Hilton Head’s Holy Family church starts Catholic explosion in Beaufort County

The Most Rev. Ernest Leo Unterkoefler, then the bishop of Charleston, is pictured blessing the site of the Holy Family Catholic Church on Pope Avenue on Hilton Head Island in a ceremony attended by 140 people on Dec. 19, 1971. The original lot was donated by the Fraser family, developers of Sea Pines.
The Most Rev. Ernest Leo Unterkoefler, then the bishop of Charleston, is pictured blessing the site of the Holy Family Catholic Church on Pope Avenue on Hilton Head Island in a ceremony attended by 140 people on Dec. 19, 1971. The original lot was donated by the Fraser family, developers of Sea Pines. The (Hilton Head) Island Packet

When Dot Gnann was a child, the Catholic priest came to Bluffton once a month.

He came clacking deep into the quiet countryside aboard the Boll Weevil train from Charleston. Gnann’s father took the buggy to pick him up at the Pritchardville depot. He would stay through Wednesday, conducting Mass at a little church in the woods called St. Andrew, drilling children in the catechism and visiting the faithful in a large family farming compound known as Pinckney Colony.
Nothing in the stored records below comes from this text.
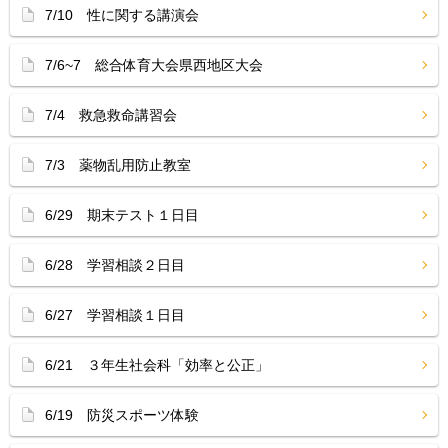
7/10 性に関する講演会
7/6~7 総合体育大会県西地区大会
7/4 救急救命講習会
7/3 薬物乱用防止教室
6/29 期末テスト１日目
6/28 学習相談２日目
6/27 学習相談１日目
6/21 ３年生社会科「効率と公正」
6/19 防災スポーツ体験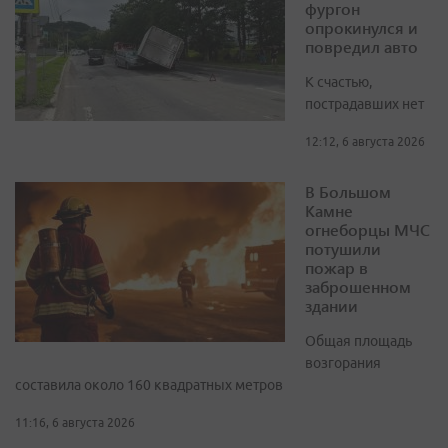
фургон
опрокинулся и
повредил авто
К счастью,
пострадавших нет
12:12, 6 августа 2026
В Большом
Камне
огнеборцы МЧС
потушили
пожар в
заброшенном
здании
Общая площадь
возгорания
составила около 160 квадратных метров
11:16, 6 августа 2026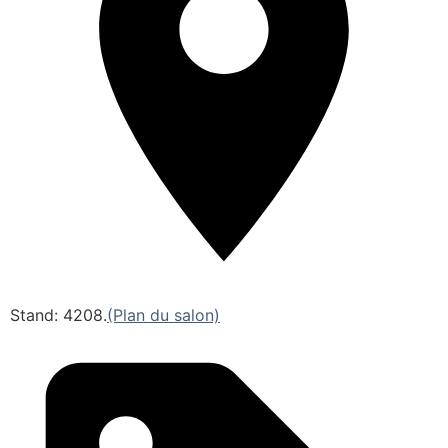
Stand: 4208.
(Plan du salon)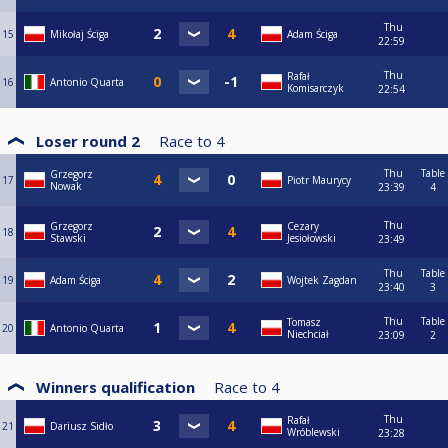
Thu
15
Mikołaj Ściga
Adam Ściga
22:59
Thu
Rafał
16
Antonio Quarta
Komisarczyk
22:54
Loser round 2
Race to
4
Thu
Table
Grzegorz
17
Piotr Maurycy
Nowak
23:39
4
Thu
Grzegorz
Cezary
18
Stawski
Jesiołowski
23:49
Thu
Table
19
Adam Ściga
Wojtek Zagdan
23:40
3
Thu
Table
Tomasz
20
Antonio Quarta
Niechciał
23:09
2
Winners qualification
Race to
4
Thu
Rafał
21
Dariusz Sidło
Wróblewski
23:28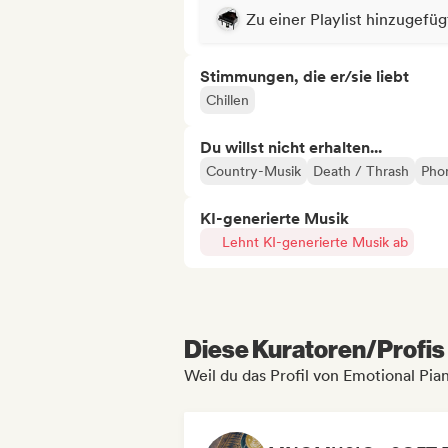
Zu einer Playlist hinzugefüg
Stimmungen, die er/sie liebt
Chillen
Du willst nicht erhalten...
Country-Musik
Death / Thrash
Pho
KI-generierte Musik
Lehnt KI-generierte Musik ab
Diese Kuratoren/Profis 
Weil du das Profil von Emotional Pia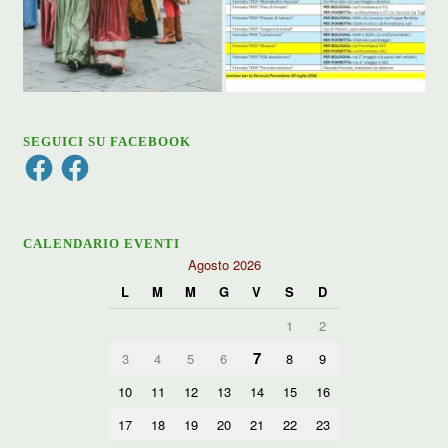
SEGUICI SU FACEBOOK
Facebook
Facebook
CALENDARIO EVENTI
Agosto 2026
L
M
M
G
V
S
D
1
2
7
3
4
5
6
8
9
10
11
12
13
14
15
16
17
18
19
20
21
22
23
It was a similar story across the river in Beaufort, where St. Peter’s Catholic Church was built in 1846, the first since Spanish settlers attended Mass on Parris Island almost 300 years earlier.

Today, Beaufort County is home to four large Catholic parishes serving well more than 10,000 families and countless visitors. It has three Catholic grade schools and a new high school. And over the years, its nuns have reached into the darkest corners of the Lowcountry, ministering to the unseen.

The floodgates for Catholicism in Beaufort County were opened by Holy Family Catholic Church on Hilton Head Island.

This Saturday, the parish of some 750 families will celebrate its 50th anniversary.

Holy Family reflects the story of Beaufort County, with its rapid-fire booms of tourists, retirees and Hispanics.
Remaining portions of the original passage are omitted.